Harry spies a Solar Dragon
2016 December, “Here be Dragons!”: Back in 2007 most Heliophysicists predicted that solar cycle 24 (SC24), the current cycle, would be a strong one: “the strongest for a century”, asserted one well known agency! Only a few ‘lesser-known’s’ correctly predicted the current state of affairs. Why?
Basically, because the modelling of solar activity is still in its infancy and many were misled by the strong activity cycles of the second half of the 20C. Flaring, for instance, showed a steady rise in peak flare power (GOES Xray flux) over cycles SC21, 22 and 23. This trend, if extrapolated to SC24, suggests many flares with fluxes > X20. In reality, thus far, only one flare in SC24 has reached GOES X5 – just 25% of that trend level. All other measures of solar activity, and there are many, tell the same story: it’s the weakest cycle in a century!

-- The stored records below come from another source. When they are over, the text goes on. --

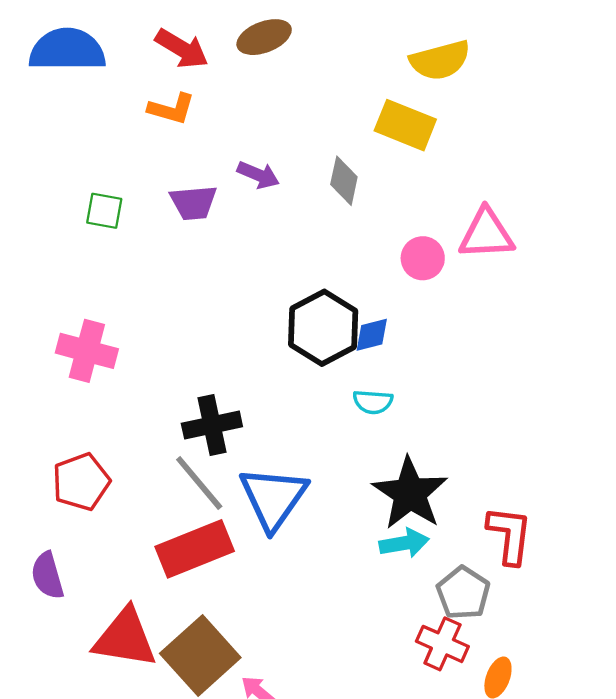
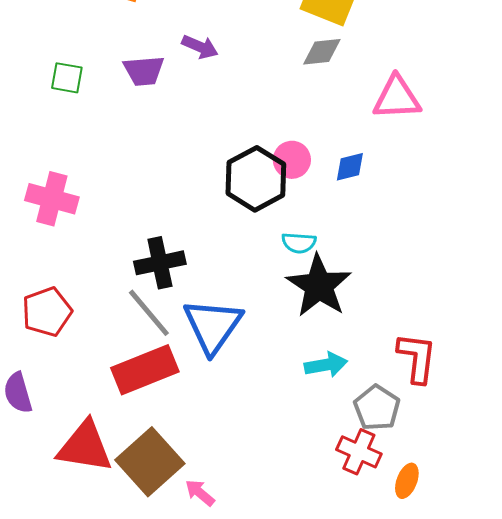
gray diamond: (344, 181) -> (322, 52), moved, turned 72
pink circle: (423, 258) -> (292, 160), moved
blue diamond: (372, 335) -> (350, 167), moved
black star: (410, 493) -> (319, 286), moved

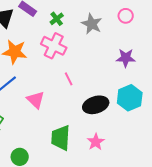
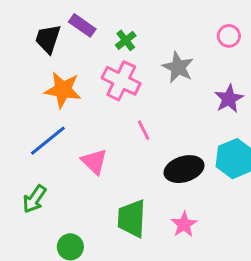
gray star: (92, 24) -> (178, 67), moved
purple star: (126, 58) -> (229, 99), turned -30

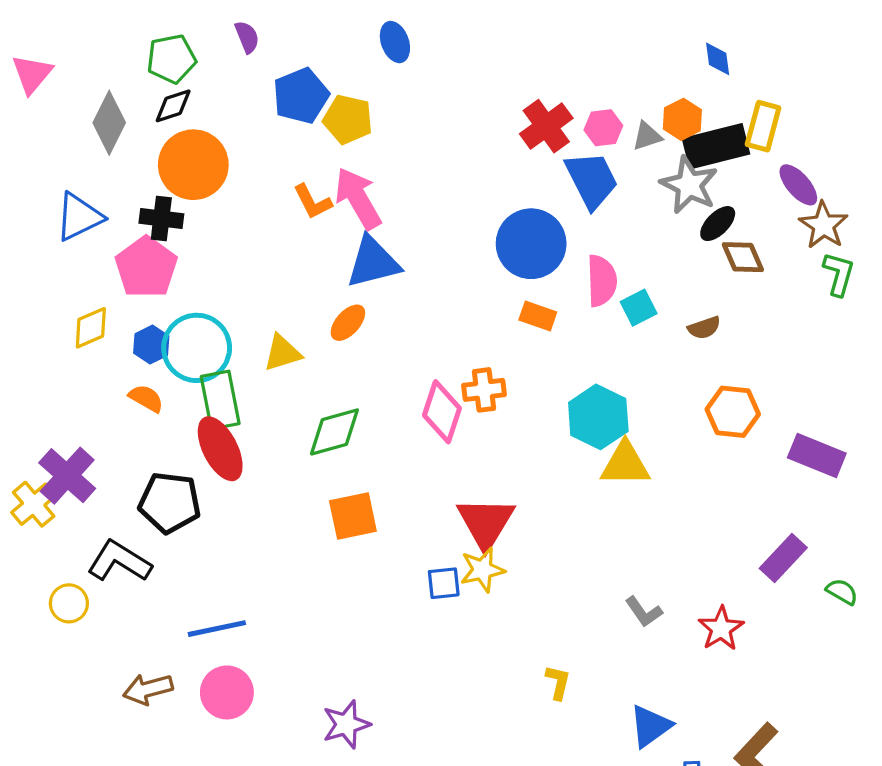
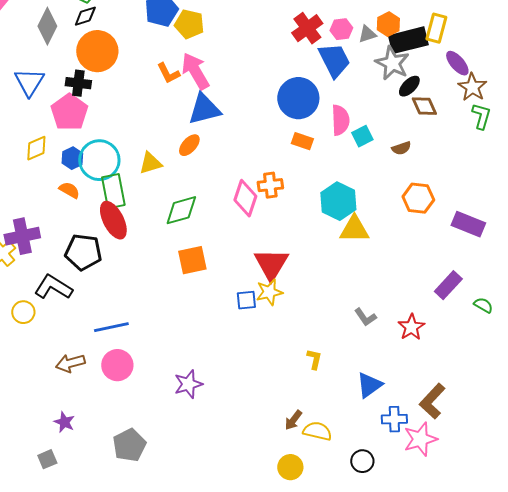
blue triangle: (79, 217) -> (29, 82), turned -32
purple cross: (67, 476) -> (22, 236), turned 36

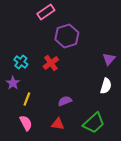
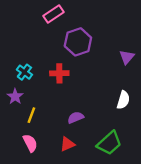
purple triangle: (109, 59) -> (127, 57), moved
red cross: (51, 63) -> (59, 73), turned 35
red triangle: (58, 124) -> (67, 144), turned -32

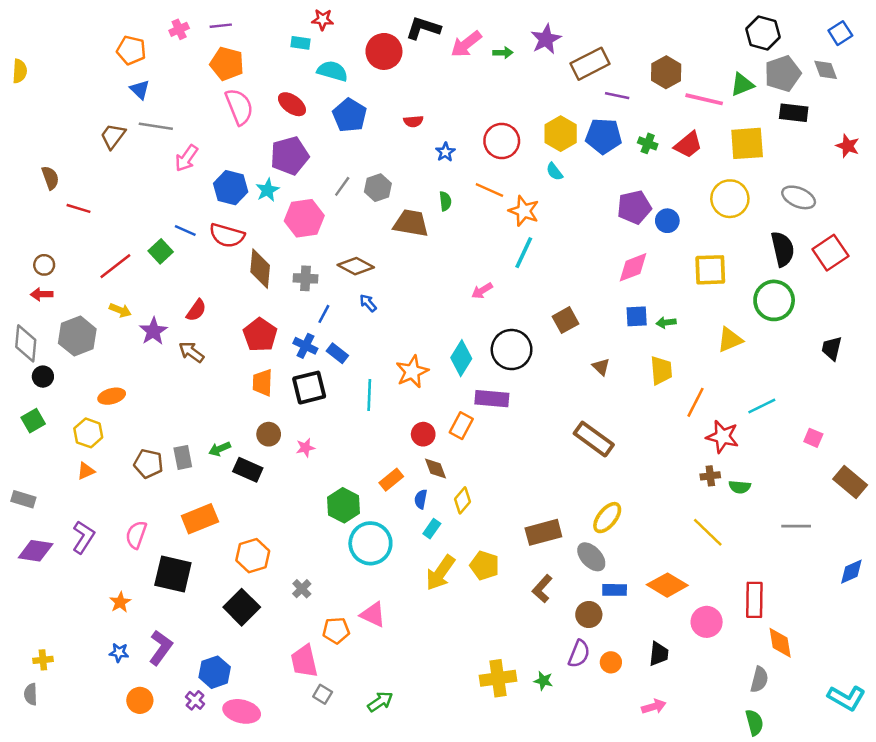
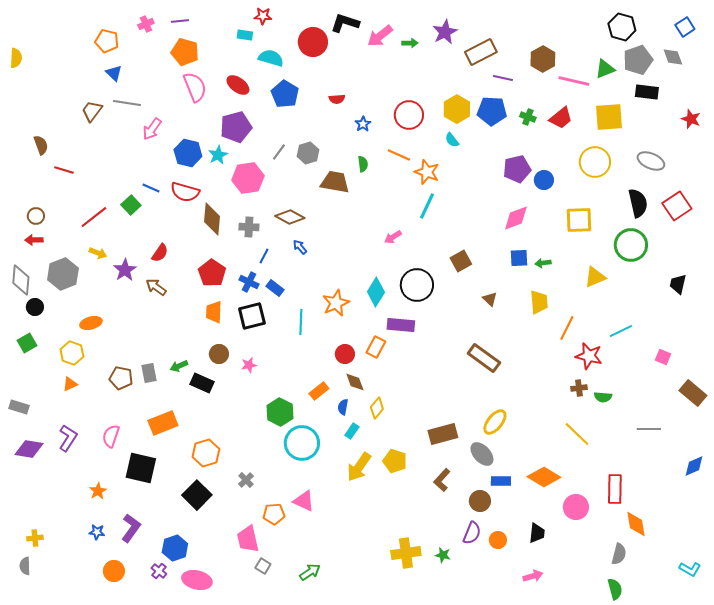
cyan L-shape: (846, 698) -> (690, 569), size x0.7

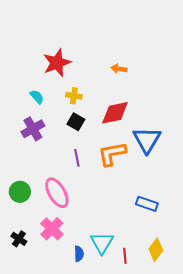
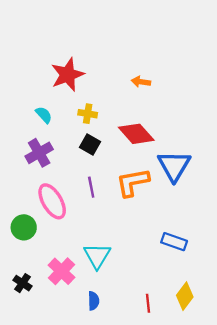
red diamond: (115, 113) -> (136, 134), turned 60
pink ellipse: (57, 193) -> (52, 201), moved
cyan triangle: (102, 243) -> (97, 256), moved

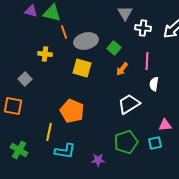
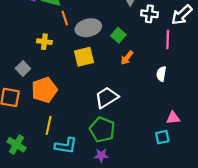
pink line: (147, 61) -> (168, 40), moved
yellow square: (82, 68) -> (84, 57), turned -30
white trapezoid: (129, 104) -> (107, 97), moved
orange pentagon: (72, 111) -> (44, 90), moved, turned 30
green pentagon: (126, 142) -> (102, 130), moved, turned -30

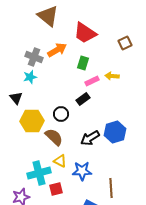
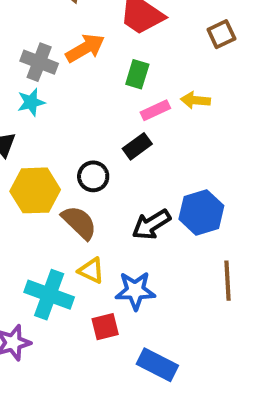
cyan cross: (39, 173) -> (49, 295), turned 35
brown line: (111, 188) -> (227, 281), moved
red square: (56, 189) -> (105, 327), moved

Yet the Sun remains an exciting place for ‘explorers’ with narrowband ‘scopes. Here we consider some events in early December – and ponder what they tell us about current activity.

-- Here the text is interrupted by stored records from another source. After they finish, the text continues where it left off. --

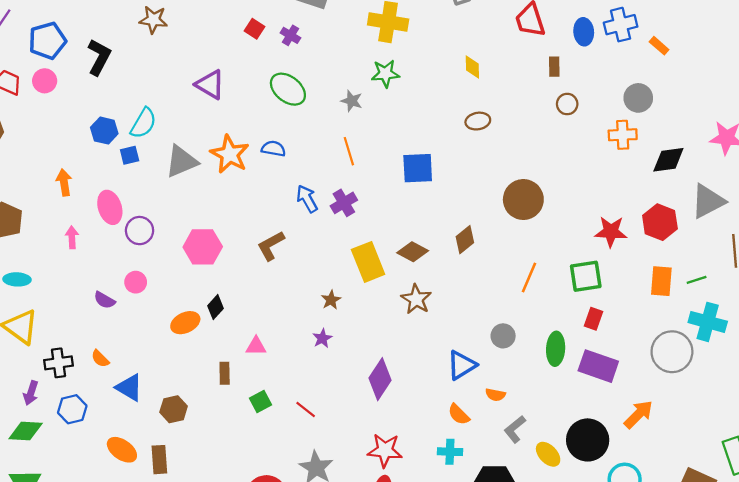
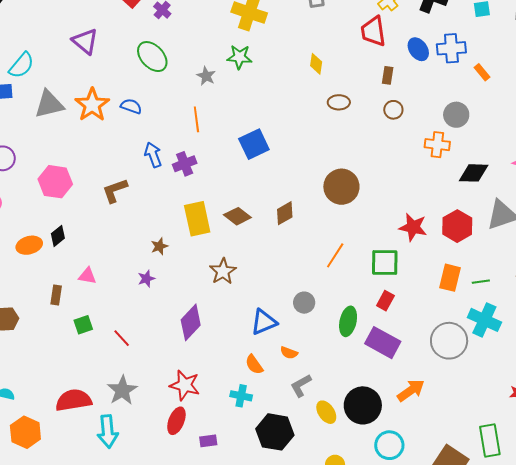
blue ellipse: (584, 32) -> (418, 49), turned -40
brown ellipse: (478, 121) -> (339, 102), moved
blue square: (418, 168) -> (254, 144), turned -32
brown star: (416, 299) -> (223, 271), moved

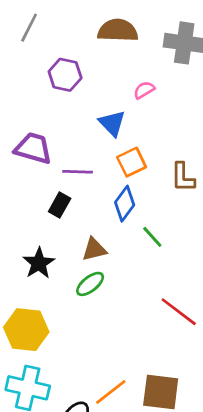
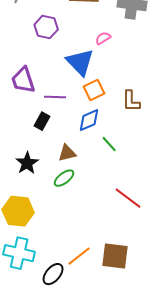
blue triangle: (112, 123) -> (80, 62), size x1.4
purple trapezoid: (33, 148) -> (23, 80), turned -124
blue diamond: (125, 204) -> (89, 120), turned 30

“Dragon”. Dec 8 at 21:15 UT(9th local date, Eastern Australian time) showed a spectacular prominence on the Sun’s NW limb. Though faint in parts, it looked like the ‘classical’ Chinese Dragon. Timings showed the ‘beast’ stretched around the limb for some 20deg of solar latitude, or 220Mm (220,000km), with detached ‘bits’ covering >300Mm, and the dragon’s ‘head’ towered 82Mm above the limb, with most of the ‘body’ ~40Mm high. Earth is shown to scale. A detailed sketch was made (Fig 2). Pity it wasn’t the ‘Year of the Dragon’!

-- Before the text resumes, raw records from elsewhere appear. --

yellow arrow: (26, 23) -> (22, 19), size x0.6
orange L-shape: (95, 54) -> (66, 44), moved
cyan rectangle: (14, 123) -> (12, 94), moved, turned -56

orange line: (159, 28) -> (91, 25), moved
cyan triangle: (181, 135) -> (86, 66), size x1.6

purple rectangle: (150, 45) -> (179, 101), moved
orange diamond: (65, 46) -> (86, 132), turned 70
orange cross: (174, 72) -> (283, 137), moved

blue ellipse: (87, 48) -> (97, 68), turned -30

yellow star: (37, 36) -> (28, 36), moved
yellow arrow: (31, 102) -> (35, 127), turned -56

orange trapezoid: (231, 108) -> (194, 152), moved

Fig 1 maps the feature (schematic) at the solar limb – and also shows a disc filament logged on the 3rd (UT), five days earlier. A single timing at the filament’s following (f) end sited it at +35°lat. and 163°long. (+35,163). The preceding (p) end is interpolated to lie at about +17,185. When this ‘snaky’ filament rotated to the limb 5d later – it became the fearsome ‘Dragon’!